• _Task objective_: Return every line from the records below that has the word "English".

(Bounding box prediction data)
::::

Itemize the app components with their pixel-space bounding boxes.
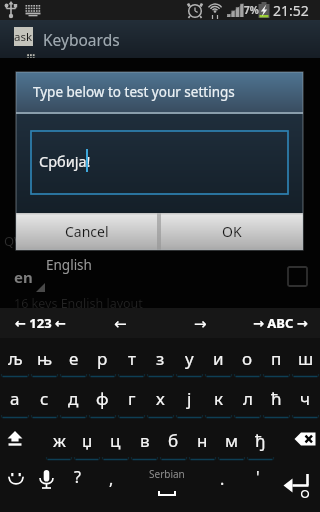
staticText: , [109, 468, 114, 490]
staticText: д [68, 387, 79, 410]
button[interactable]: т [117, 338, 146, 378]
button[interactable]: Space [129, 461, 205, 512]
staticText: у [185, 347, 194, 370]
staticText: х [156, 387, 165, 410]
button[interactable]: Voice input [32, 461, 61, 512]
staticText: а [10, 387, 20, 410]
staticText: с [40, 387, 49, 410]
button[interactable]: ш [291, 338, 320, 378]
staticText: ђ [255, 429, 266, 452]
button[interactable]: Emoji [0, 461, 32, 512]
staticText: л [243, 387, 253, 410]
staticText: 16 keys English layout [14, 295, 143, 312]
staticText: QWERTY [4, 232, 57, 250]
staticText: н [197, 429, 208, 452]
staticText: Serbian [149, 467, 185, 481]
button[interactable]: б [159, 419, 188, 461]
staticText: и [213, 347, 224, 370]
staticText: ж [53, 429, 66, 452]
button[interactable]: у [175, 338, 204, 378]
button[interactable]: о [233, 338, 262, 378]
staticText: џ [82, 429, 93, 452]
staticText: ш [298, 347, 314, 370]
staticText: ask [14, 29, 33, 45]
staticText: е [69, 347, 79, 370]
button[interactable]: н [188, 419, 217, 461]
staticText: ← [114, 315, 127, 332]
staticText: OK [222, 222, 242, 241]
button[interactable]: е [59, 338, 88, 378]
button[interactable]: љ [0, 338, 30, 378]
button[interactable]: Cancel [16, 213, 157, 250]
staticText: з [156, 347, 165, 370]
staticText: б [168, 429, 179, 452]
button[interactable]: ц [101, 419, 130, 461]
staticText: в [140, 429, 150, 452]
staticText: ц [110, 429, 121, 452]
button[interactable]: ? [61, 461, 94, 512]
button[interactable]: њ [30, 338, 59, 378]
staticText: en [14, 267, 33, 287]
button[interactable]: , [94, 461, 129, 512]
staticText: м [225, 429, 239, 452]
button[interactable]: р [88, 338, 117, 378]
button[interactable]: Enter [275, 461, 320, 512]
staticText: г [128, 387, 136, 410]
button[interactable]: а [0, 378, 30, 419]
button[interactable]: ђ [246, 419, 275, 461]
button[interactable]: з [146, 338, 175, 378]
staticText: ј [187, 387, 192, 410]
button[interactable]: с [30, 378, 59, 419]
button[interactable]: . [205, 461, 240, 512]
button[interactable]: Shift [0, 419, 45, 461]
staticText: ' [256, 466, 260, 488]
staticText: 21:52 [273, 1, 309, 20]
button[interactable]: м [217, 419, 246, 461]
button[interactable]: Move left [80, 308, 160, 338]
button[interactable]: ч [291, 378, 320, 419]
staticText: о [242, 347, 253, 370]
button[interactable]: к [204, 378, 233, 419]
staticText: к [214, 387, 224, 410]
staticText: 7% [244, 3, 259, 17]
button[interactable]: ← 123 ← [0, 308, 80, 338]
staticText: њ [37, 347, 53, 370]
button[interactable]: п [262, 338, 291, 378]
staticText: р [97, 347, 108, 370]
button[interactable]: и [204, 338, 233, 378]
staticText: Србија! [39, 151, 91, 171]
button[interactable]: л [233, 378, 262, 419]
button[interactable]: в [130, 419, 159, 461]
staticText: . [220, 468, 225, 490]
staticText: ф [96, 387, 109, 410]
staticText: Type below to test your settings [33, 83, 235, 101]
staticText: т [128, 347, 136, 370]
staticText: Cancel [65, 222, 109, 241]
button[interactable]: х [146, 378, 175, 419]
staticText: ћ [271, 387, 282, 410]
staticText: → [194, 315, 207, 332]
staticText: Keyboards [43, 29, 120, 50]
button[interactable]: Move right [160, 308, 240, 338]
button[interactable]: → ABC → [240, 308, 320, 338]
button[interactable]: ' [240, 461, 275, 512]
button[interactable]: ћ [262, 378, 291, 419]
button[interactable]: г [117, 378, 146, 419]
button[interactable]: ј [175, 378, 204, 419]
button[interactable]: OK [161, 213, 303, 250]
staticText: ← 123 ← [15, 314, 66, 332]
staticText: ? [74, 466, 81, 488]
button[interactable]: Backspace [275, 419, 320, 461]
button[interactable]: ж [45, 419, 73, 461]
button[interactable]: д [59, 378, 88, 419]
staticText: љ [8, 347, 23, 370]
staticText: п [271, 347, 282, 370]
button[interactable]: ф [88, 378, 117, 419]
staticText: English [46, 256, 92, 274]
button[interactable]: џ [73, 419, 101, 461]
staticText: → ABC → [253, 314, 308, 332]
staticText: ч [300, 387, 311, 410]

::::

• _Response to the task_:
staticText: 16 keys English layout [14, 295, 143, 312]
staticText: English [46, 256, 92, 274]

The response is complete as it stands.